== Task description ==
Once the line containing "Доказано е, че плодовете известни като Acai" is found in the data below, output that line and every line after it through the last, unchanged and with nothing else.

(Data to use Opens)

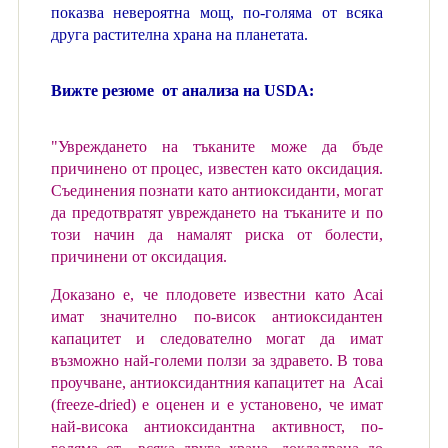
показва невероятна мощ, по-голяма от всяка
друга растителна храна на планетата.
Вижте резюме от анализа на USDA:
"Увреждането на тъканите може да бъде
причинено от процес, известен като оксидация.
Съединения познати като антиоксиданти, могат
да предотвратят увреждането на тъканите и по
този начин да намалят риска от болести,
причинени от оксидация.
Доказано е, че плодовете известни като Acai
имат значително по-висок антиоксидантен
капацитет и следователно могат да имат
възможно най-големи ползи за здравето. В това
проучване, антиоксидантния капацитет на Acai
(freeze-dried) е оценен и е установено, че имат
най-висока антиоксидантна активност, по-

(Data to use Closes)

== Exercise solution ==
Доказано е, че плодовете известни като Acai
имат значително по-висок антиоксидантен
капацитет и следователно могат да имат
възможно най-големи ползи за здравето. В това
проучване, антиоксидантния капацитет на Acai
(freeze-dried) е оценен и е установено, че имат
най-висока антиоксидантна активност, по-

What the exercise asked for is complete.